Common Lumber Defects
Lumber defects can give a unique character to a piece of wood, but for structural integrity, the defects should be kept to a minimum. Most of the following are caused by problems with cutting, stacking, or drying the wood—with the exception of naturally-occurring knots.
Bow: A bow is a curve on the face of a board, typically extending from one end to the other. If the board was sitting flat, the ends would not be touching the ground.
Check: A check is a crack that occurs along the wood’s growth rings. It does not extend through the entire thickness of the board. You may notice that the corners of a board do not touch the ground when the board is flat on a surface.
Crook: A crook is a warp that happens along the edge of a board.

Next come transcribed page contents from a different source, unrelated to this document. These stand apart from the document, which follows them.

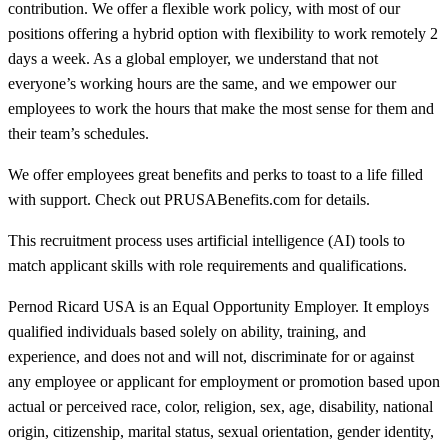
contribution. We offer a flexible work policy, with most of our
positions offering a hybrid option with flexibility to work remotely 2
days a week. As a global employer, we understand that not
everyone’s working hours are the same, and we empower our
employees to work the hours that make the most sense for them and
their team’s schedules.
We offer employees great benefits and perks to toast to a life filled
with support. Check out PRUSABenefits.com for details.
This recruitment process uses artificial intelligence (AI) tools to
match applicant skills with role requirements and qualifications.
Pernod Ricard USA is an Equal Opportunity Employer. It employs
qualified individuals based solely on ability, training, and
experience, and does not and will not, discriminate for or against
any employee or applicant for employment or promotion based upon
actual or perceived race, color, religion, sex, age, disability, national
origin, citizenship, marital status, sexual orientation, gender identity,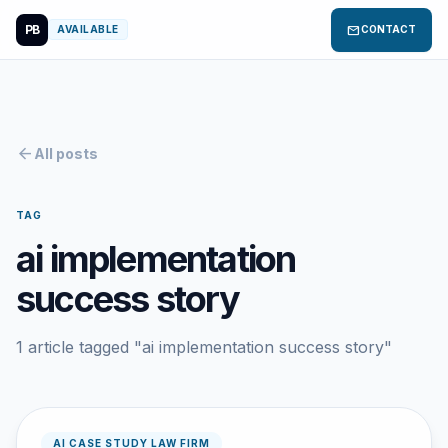
PB
mail
AVAILABLE
CONTACT
arrow_back
All posts
TAG
ai implementation
success story
1 article tagged "ai implementation success story"
AI CASE STUDY LAW FIRM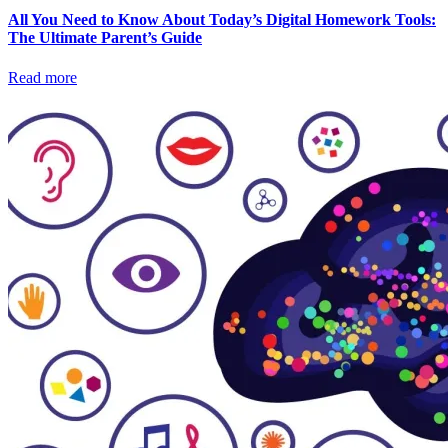
All You Need to Know About Today’s Digital Homework Tools:
The Ultimate Parent’s Guide
Read more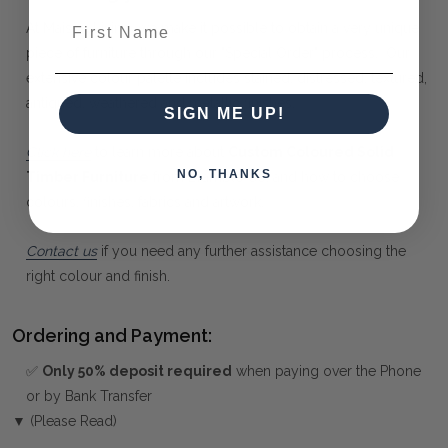
First Name
At Maison Living, we make it possible to obtain a very unique
piece of furniture through our "Special Order" process. Our
extensive colour palette includes stained, distressed, textured,
antiqued, weathered and metallic finishes.
SIGN ME UP!
Click here
to learn more about
Custom Coloured Solid
NO, THANKS
Timber Furniture
from Bramble Co, and how to choose
colours, finishes, fabrics and artwork.
Contact us
if you need any further assistance choosing the
right colour and finish.
Ordering and Payment:
✅
Only 50% deposit required
when paying over the Phone
or by Bank Transfer
▼ (Please Read)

Cup: A cup is when the face of a board is hollow.
Knot: A knot is a naturally-occurring defect in a piece of wood. Knots are circular imperfections caused by a broken-off tree branch. Tight knots are nothing to worry about, but dead or loose knots may fall out or leave a hole.
Shake: A shake is when the grain between the wood’s growth rings separates. Shakes can occur on the face of a board or below the surface.
Split: A split is a crack in a piece of wood that goes all the way through the board.
Twist: A twist occurs when there are multiple different bends in a board.
Wane: A wane is when there is missing wood or an untrimmed edge along the side or corner of a board.
Your Guide to Lumber Grades
As stated above, the various grades of lumber are determined by the appearance of the wood and the number of defects. These grades are determined by the U.S. Department of Commerce and the American Lumber Standards Committee. With that in mind, here is your guide to the various grades of lumber, listed from the highest grade to the lowest.
Select Structural Lumber
This is the highest grade of lumber, used for its strength and durability. You’ll find the least number of defects in this grade of lumber. Knots are permitted in certain sizes, as long as they are sound, firm, tight, and well spaced.
No. 1 & BTR Lumber
With this grade of lumber, few defects are allowed. Just like the Select Structural grade, knots are only permitted if they are tight and well spaced.
No. 2 Lumber
No. 2 lumber is the most common grade for framing. Lumber of this grade contains few defects, but knots are allowed of any quality as long as they are well spaced and do not exceed the size regulations.
Construction Grade Lumber
Construction grade lumber is used for light framing. Knots must be sound, firm, encased, and tight. There are limits on most of the defects, with the exception of some occurring only on the surface.
No. 3 Lumber
No. 3 lumber allows for more defects—as long as they don’t go all the way through the wood. Knots are allowed of any quality, as long as they are well spaced.
Stud Grade Lumber
Lumber of this grade has strength and stiffness values that make it suitable for use as a vertical member of a wall. In other words, a stud. There are varying levels of quality within this grade regarding appearance.
Standard Grade Lumber
Standard grade lumber is used for light framing projects. Knots in this grade of wood are not restricted regarding quality.
Utility Grade Lumber
Utility grade lumber is the lowest grade of lumber. It is used only for light framing projects. There are few restrictions on defects, when compared to the other grades.